By Niall McLaren
Before the toreador moves in for the highly-staged kill in a bullfight, picadors and clowns taunt and humiliate the trapped animal, injuring it and goading it to a frenzy so that it becomes incapable of defending itself. We see much the same process going on in the Liberal Party.
Dumped PM Tony Abbott is reported as congratulating his nemesis by moving the party to a “strong centre-right” position where it embraces “what might broadly be called conservative positions.” If the LNP does not do this, Abbott warns darkly, people who favour such policies will follow “other standard bearers,” clearly implying hard-right fringe parties.
It should be noted that the concept of a “conservative centre-right” party is an oxymoron. Politically, “centre” and “conservative” are far removed from each other. A conservative policy is by definition not centrist. One would expect a former Rhodes Scholar to know this. However, Mr Abbott is much more cunning than the average voter. He knows perfectly well that when he uses the term “centre-right,” he actually means “right of centre,” and that his supporters and financiers fully understand this small point. “Right of centre” embraces everything from the very moderate welfarist-protectionist policies of Menzies and Fraser, out to the rabid right which has just thrilled Mr Abbott and his friends by annointing Donald Trump.
Abbott’s goal is to shift the concept of a political centre, which is defined as “the avoidance of extremes,” to somewhere far to the right of the people who built the Liberal Party.
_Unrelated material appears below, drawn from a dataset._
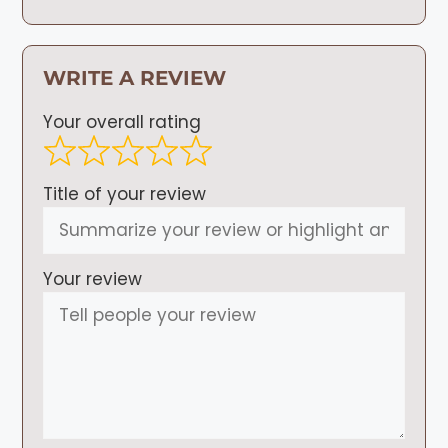
WRITE A REVIEW
Your overall rating
Title of your review
Your review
In the process, he and his supporters intend to scare or drag the Labor Party into following them, effectively somewhat to the right of Menzies, in fact. In this, he is proving very successful.
The anti-establishment insurgency of Donald Trump (which was actually a vote against the corruption of the globalist elite, which the Clintons represent so ably) has greatly excited Mr Abbott. Dressed in his clown uniform, he has jumped down into the arena to taunt and goad the (Turn)bull that deposed him into making some impulsive, ill-judged move, thereby exposing his neck to the toreador’s rapier.
Putting aside the rather painful puns, the danger is that the political “centre” has been dragged far to the right. The globalist-corporatist Malcolm Turnbull saw that, in Australia, this is politically risky and attempted to halt the process but he had to sell his soul to the so-called “make Australia great again” brigade. Turnbull and Abbott have no fundamental disagreement on the basics of their respective programs: to advance the goals and ambitions of the transnational financial-industrial-militarist elite. They differ only on tactics. The concept of a “conservative centre-right party” is part of the obfuscation that has allowed Trump to put his stubby fingers on the nuclear buttons. Voters need to beware of such Orwellian thought crimes.